In chapter one of Freakonomics, Stephen Dubner and Steven Levitt describe how when incentives are strong enough, many usually honest people from different walks of life will cheat in order to gain financially or climb the ladder in their careers. The authors define an incentive as “a means of urging people to do more of a good thing or less of a bad thing.” This chapter covers three varieties of incentives: Economic, Social and Moral. Economic incentives motivate people with the promise of money or goods. Social incentives motivate people to respond in a certain way because they care about how they will be viewed by others. Moral incentives motivate people on the basis of right and wrong. We look at four different case studies that show how these types of incentives can push people to cheat. The first case looks at ten day care centers in Israel. The centers started to fine the parents who were late picking up their children three dollars.
For the weeks before the fine was added there was an average of eight late pick-ups per week. After the fine was implemented, the number of late pick-ups increased to an average of 20 per week. The day care center was using an economical incentive for the parents to get there on time to avoid the fine and that plan failed. The authors believed this plan failed because parents felt they were paying off their guilt and the fine was too low. Next we looked at the high stakes testing in the Chicago Public School System. The government orders high stakes testing as part of the No Child Left Behind law. Schools with low testing scores would be punished or shut down, and schools who did well were awarded. Teachers whose students tested badly could be fired while teachers whose students tested well would receive large bonuses. This was economic incentive for teachers to cheat because they could gain money for doing well or lose their job for poor testing.
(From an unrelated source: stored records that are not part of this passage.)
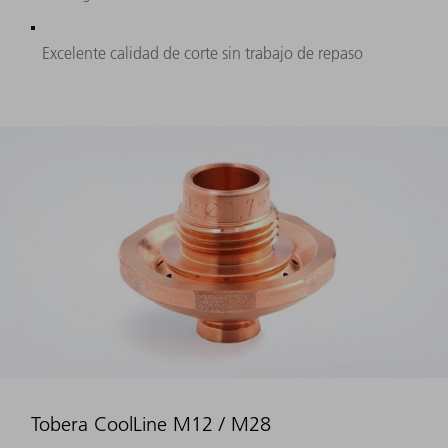
Excelente calidad de corte sin trabajo de repaso
Tobera CoolLine M12 / M28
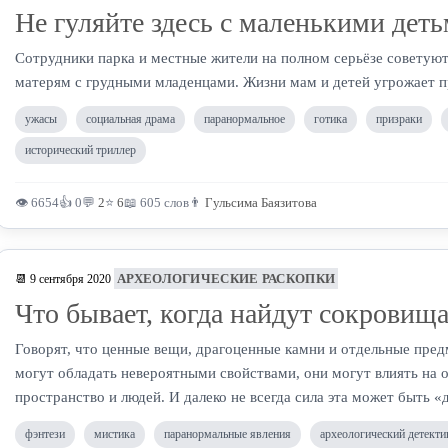
Не гуляйте здесь с маленькими дет
Сотрудники парка и местные жители на полном серьёзе советуют
матерям с грудными младенцами. Жизни мам и детей угрожает п
ужасы
социальная драма
паранормальное
готика
призраки
исторический триллер
👁 6654
👍 0
💬
2
⭐
6
📖 605 слов
👨
Гульсима Баязитова
АРХЕОЛОГИЧЕСКИЕ РАСКОПКИ
📆 9 сентября 2020
Что бывает, когда найдут сокровищ
Говорят, что ценные вещи, драгоценные камни и отдельные пред
могут обладать невероятными свойствами, они могут влиять на
пространство и людей. И далеко не всегда сила эта может быть 
фэнтези
мистика
паранормальные явления
археологический детекти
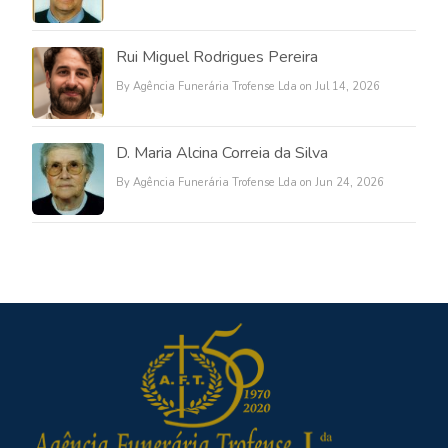
Rui Miguel Rodrigues Pereira
By Agência Funerária Trofense Lda on Jul 14, 2026
D. Maria Alcina Correia da Silva
By Agência Funerária Trofense Lda on Jun 24, 2026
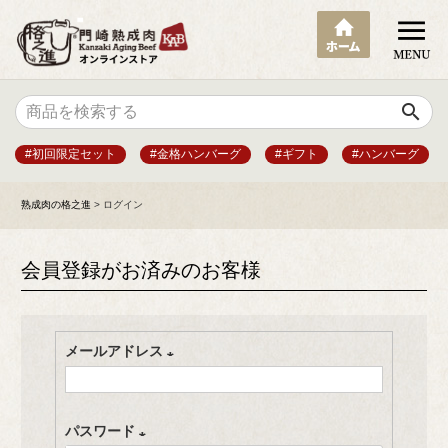
search
#初回限定セット
#金格ハンバーグ
#ギフト
#ハンバーグ
熟成肉の格之進
ログイン
会員登録がお済みのお客様
メールアドレス
(
必
パスワード
須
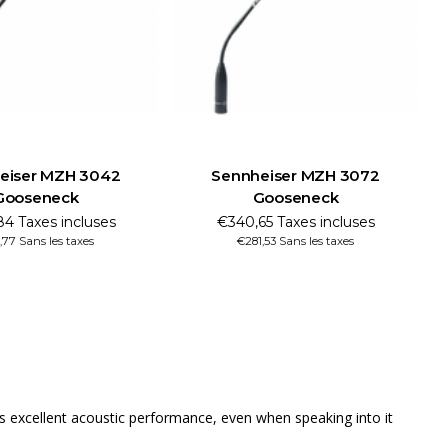
eiser MZH 3042
Sennheiser MZH 3072
Gooseneck
Gooseneck
4 Taxes incluses
€340,65 Taxes incluses
,77 Sans les taxes
€281,53 Sans les taxes
 excellent acoustic performance, even when speaking into it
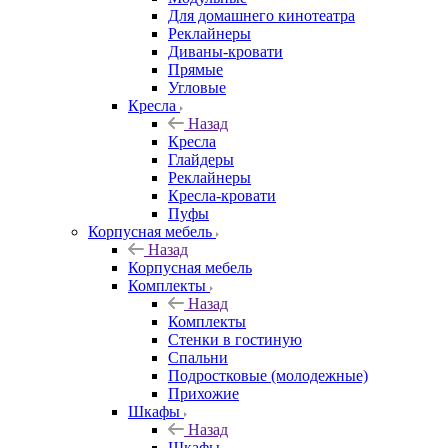
Для домашнего кинотеатра
Реклайнеры
Диваны-кровати
Прямые
Угловые
Кресла
Назад
Кресла
Глайдеры
Реклайнеры
Кресла-кровати
Пуфы
Корпусная мебель
Назад
Корпусная мебель
Комплекты
Назад
Комплекты
Стенки в гостиную
Спальни
Подростковые (молодежные)
Прихожие
Шкафы
Назад
Шкафы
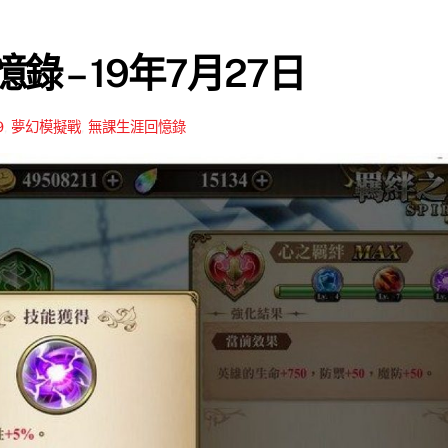
錄 – 19年7月27日
9
,
夢幻模擬戰
,
無課生涯回憶錄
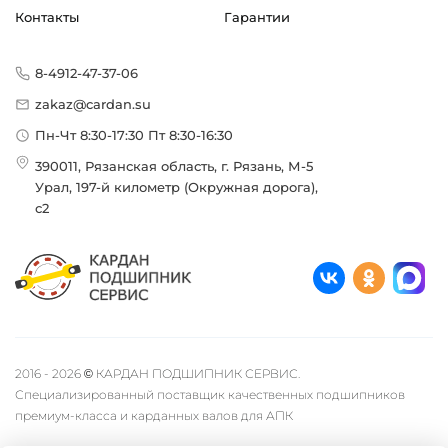
Контакты
Гарантии
8-4912-47-37-06
zakaz@cardan.su
Пн-Чт 8:30-17:30 Пт 8:30-16:30
390011, Рязанская область, г. Рязань, М-5
Урал, 197-й километр (Окружная дорога),
с2
2016 - 2026 © КАРДАН ПОДШИПНИК СЕРВИС.
Специализированный поставщик качественных подшипников
премиум-класса и карданных валов для АПК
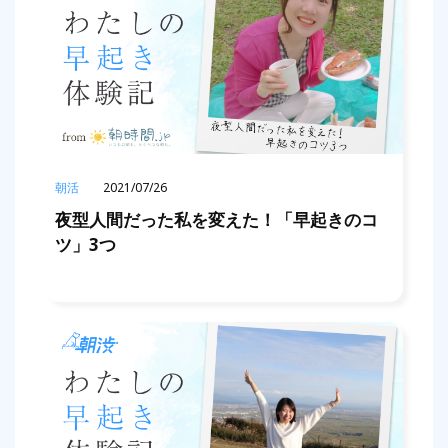
朝活
2021/07/26
夜型人間だった私を変えた！「早起きのコ
ツ」3つ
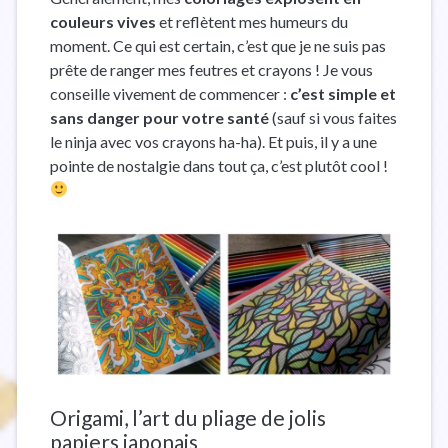
couleurs vives
et reflètent mes humeurs du
moment. Ce qui est certain, c’est que je ne suis pas
prête de ranger mes feutres et crayons ! Je vous
conseille vivement de commencer :
c’est simple et
sans danger pour votre santé
(sauf si vous faites
le ninja avec vos crayons ha-ha). Et puis, il y a une
pointe de nostalgie dans tout ça, c’est plutôt cool !
Origami, l’art du pliage de jolis
papiers japonais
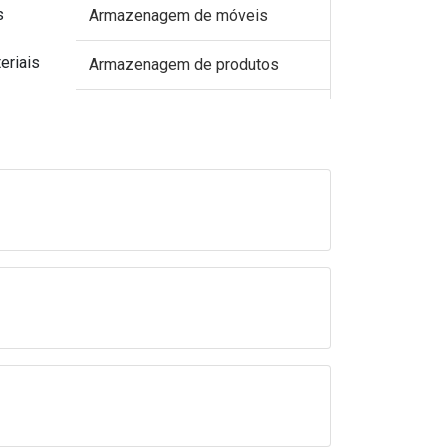
s
Armazenagem de móveis
eriais
Armazenagem de produtos
Armazenagem de produtos
perecíveis
Armazenagem de produtos
químicos
Armazenagem e distribuição
Armazenagem e estocagem
Armazenagem logística
Armazenamento box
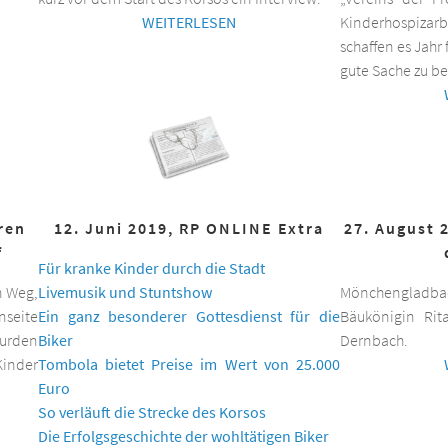
WEITERLESEN
Kinderhospizar
schaffen es Jahr 
gute Sache zu be
hren
12. Juni 2019, RP ONLINE Extra
27. August 
f
Für kranke Kinder durch die Stadt
n Weg,
Livemusik und Stuntshow
Mönchengladbac
nseite
Ein ganz besonderer Gottesdienst für die
Bäukönigin Rit
wurden
Biker
Dernbach.
inder
Tombola bietet Preise im Wert von 25.000
Euro
So verläuft die Strecke des Korsos
Die Erfolgsgeschichte der wohltätigen Biker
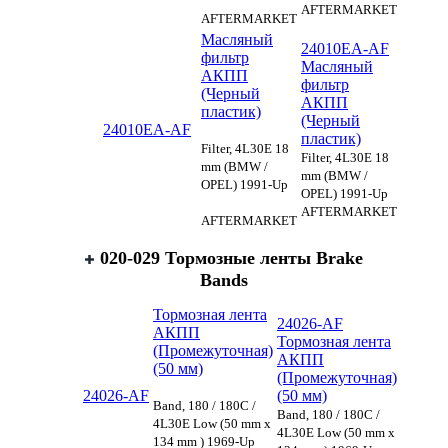
AFTERMARKET
AFTERMARKET
Масляный
24010EA-AF
фильтр
Масляный
АКПП
фильтр
(Черный
АКПП
пластик)
(Черный
24010EA-AF
пластик)
Filter, 4L30E 18
Filter, 4L30E 18
mm (BMW /
mm (BMW /
OPEL) 1991-Up
OPEL) 1991-Up
AFTERMARKET
AFTERMARKET
020-029 Тормозные ленты Brake
Bands
Тормозная лента
24026-AF
АКПП
Тормозная лента
(Промежуточная)
АКПП
(50 мм)
(Промежуточная)
24026-AF
(50 мм)
Band, 180 / 180C /
Band, 180 / 180C /
4L30E Low (50 mm x
4L30E Low (50 mm x
134 mm ) 1969-Up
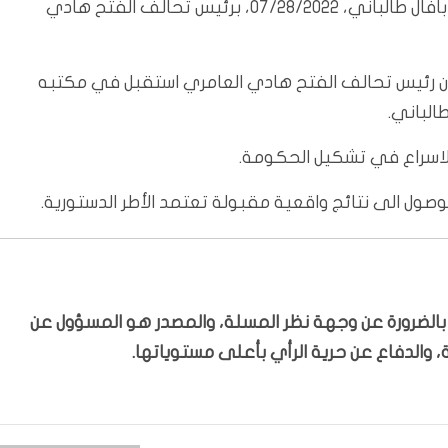
بغداد/المسلة: التقى رئيس الاتحاد الوطني الكردستاني بافال طالباني، 07/28/2022، برئيس تحالف الفتح هادي
 إن رئيس تحالف الفتح هادي العامري استقبل في مكتبه
الباني.
لاسراع في تشكيل الحكومة.
وصول الى نتائج واقعية مقبولة تعتمد الأطر الدستورية.
ّر بالضرورة عن وجهة نظر المسلة، والمصدر هو المسؤول عن
 والدفاع عن حرية الرأي بأعلى مستوياتها.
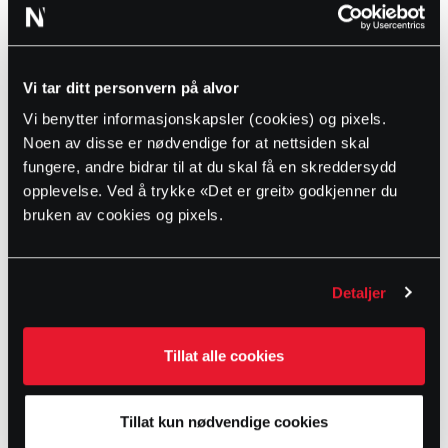
Teleskopisk hydrant med fritt gjennomløp
Vi tar ditt personvern på alvor
Vannføring: 180 m3/t (50 l/sek) ved 1,4 bar
Vi benytter informasjonskapsler (cookies) og pixels.
Fritt gjennomløp
Noen av disse er nødvendige for at nettsiden skal
Vedlikeholdsfri
fungere, andre bidrar til at du skal få en skreddersydd
Lavt dreiemoment og gear-betjent
Leveres med teleskopisk hode med Nor kobling
opplevelse. Ved å trykke «Det er greit» godkjenner du
bruken av cookies og pixels.
Produktstatus
Normalt lagerført
Detaljer
Variant-tabell
Tillat alle cookies
NRF nr.
Art. nr.
DN
PN
Rørdekning
Vekt
5578121
5031214
80
16
1,8
47
Tillat kun nødvendige cookies
5578113
5006926
80
16
1,25
42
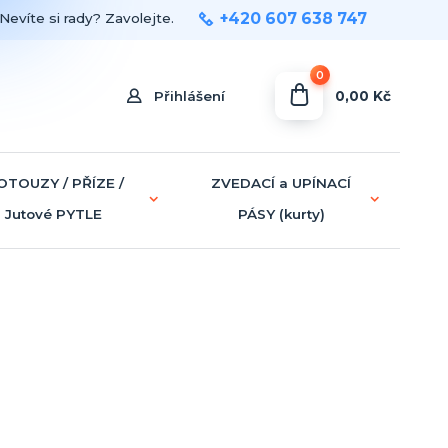
+420 607 638 747
Nevíte si rady? Zavolejte.
0
0,00 Kč
Přihlášení
OTOUZY / PŘÍZE /
ZVEDACÍ a UPÍNACÍ
Jutové PYTLE
PÁSY (kurty)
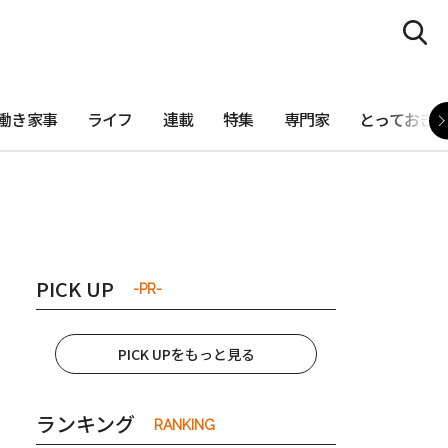
働き家事
ライフ
連載
特集
専門家
とっておき
PICK UP
-PR-
PICK UPをもっと見る
ランキング
RANKING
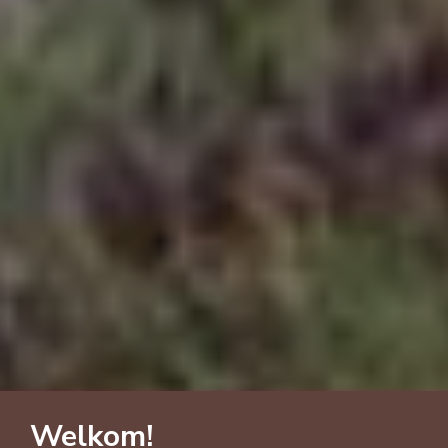
Welkom!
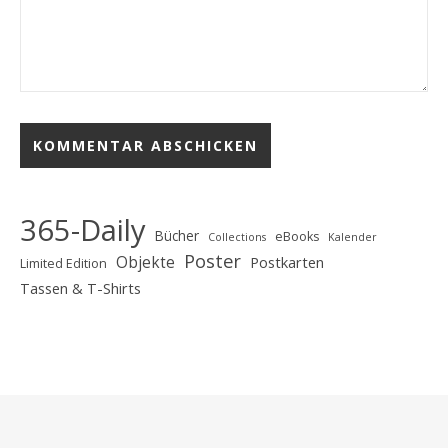
365-Daily
Bücher
eBooks
Collections
Kalender
Poster
Objekte
Postkarten
Limited Edition
Tassen & T-Shirts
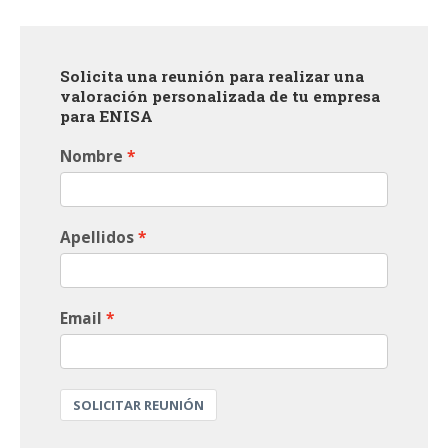
Solicita una reunión para realizar una
valoración personalizada de tu empresa
para ENISA
Nombre
Apellidos
Email
SOLICITAR REUNIÓN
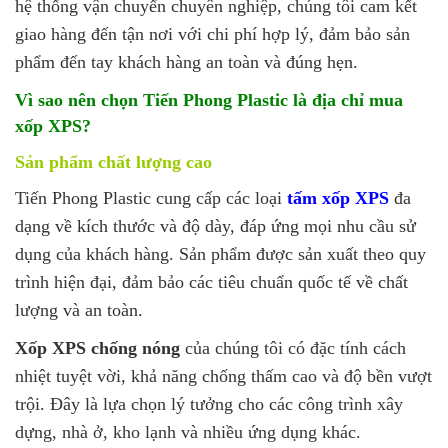
hệ thống vận chuyển chuyên nghiệp, chúng tôi cam kết
giao hàng đến tận nơi với chi phí hợp lý, đảm bảo sản
phẩm đến tay khách hàng an toàn và đúng hẹn.
Vì sao nên chọn Tiến Phong Plastic là địa chỉ mua
xốp XPS?
Sản phẩm chất lượng cao
Tiến Phong Plastic cung cấp các loại
tấm xốp XPS
đa
dạng về kích thước và độ dày, đáp ứng mọi nhu cầu sử
dụng của khách hàng. Sản phẩm được sản xuất theo quy
trình hiện đại, đảm bảo các tiêu chuẩn quốc tế về chất
lượng và an toàn.
Xốp XPS chống nóng
của chúng tôi có đặc tính cách
nhiệt tuyệt vời, khả năng chống thấm cao và độ bền vượt
trội. Đây là lựa chọn lý tưởng cho các công trình xây
dựng, nhà ở, kho lạnh và nhiều ứng dụng khác.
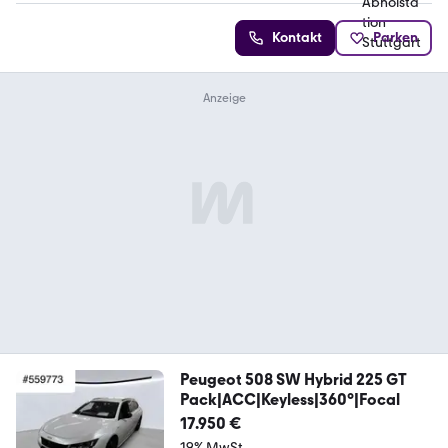
Kontakt
Parken
Peugeot 508 SW Hybrid 225 GT
Pack|ACC|Keyless|360°|Focal
17.950 €
19% MwSt.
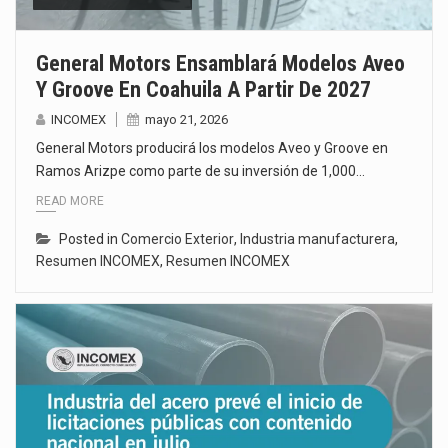
General Motors Ensamblará Modelos Aveo
Y Groove En Coahuila A Partir De 2027
INCOMEX
mayo 21, 2026
General Motors producirá los modelos Aveo y Groove en
Ramos Arizpe como parte de su inversión de 1,000…
READ MORE
Posted in
Comercio Exterior
,
Industria manufacturera
,
Resumen INCOMEX
,
Resumen INCOMEX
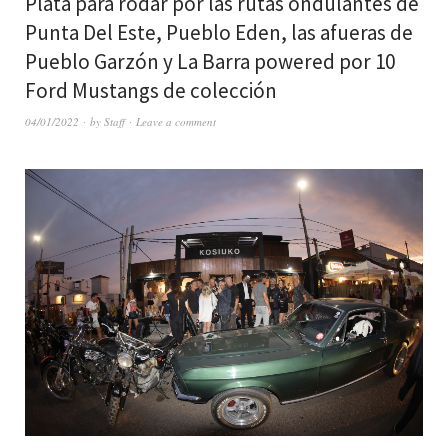
Plata para rodar por las rutas ondulantes de
Punta Del Este, Pueblo Eden, las afueras de
Pueblo Garzón y La Barra powered por 10
Ford Mustangs de colección
04/01/2022
by
Staff
Leave a comment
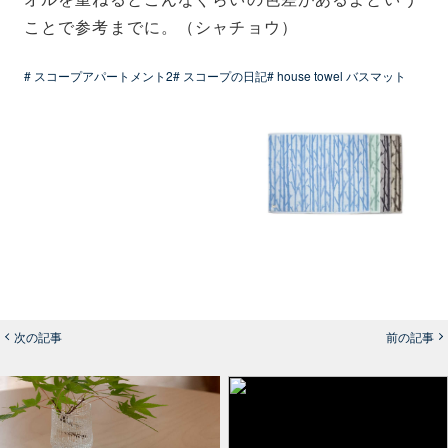
ことで参考までに。（シャチョウ）
# スコープアパートメント2
# スコープの日記
# house towel バスマット
次の記事
前の記事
Levitt developed a computer algorithm to look for strings of suspicious answers on standardized tests. After analyzing the data it revealed that in about five percent of the classrooms there was evidence of the teacher cheating one way or another. The next case study was on Sumo Wrestling matches in Japan. Sumo wrestling is huge in Japan and the ranking is everything to the sumo wrestlers. Highest ranked wrestlers are treated like royalty while those who don’t rank as high must tend to their superiors and do jobs that are less than desirable. The results of the data in this chapter shows that a wrestler very well might throw a match to help his opponent maintain his current ranking, when throwing the match does not hurt or help his current ranking. There was economic and social incentive for them to cheat.
A wrestler would help another out with the promise of being helped out when they needed it. It was proven that the majority of sumo wrestlers do cheat at one point or another. The last study was data collected by an entrepreneur named Paul Feldman who decided to start a bagel business in the Washington D.C. area. He would drop off bagels to different offices and leave a basket for the employees to drop in the money for the bagel, a sort of honor system. He kept track of the payments and started an accidental study on honesty.
The data showed that smaller offices are more honest than larger ones. Also, someone’s mood could affect if they would pay or not. After reviewing his findings, Feldman believed that morale was a key factor in whether the employees were being honest. Evidently people are not above cheating, even when the gain is very low (95 cents for a bagel) and cheating appears to be more likely as the income level of customers increases. Although this is true, we now know that 87 percent of the time people are honest, even if they know they can get away with it.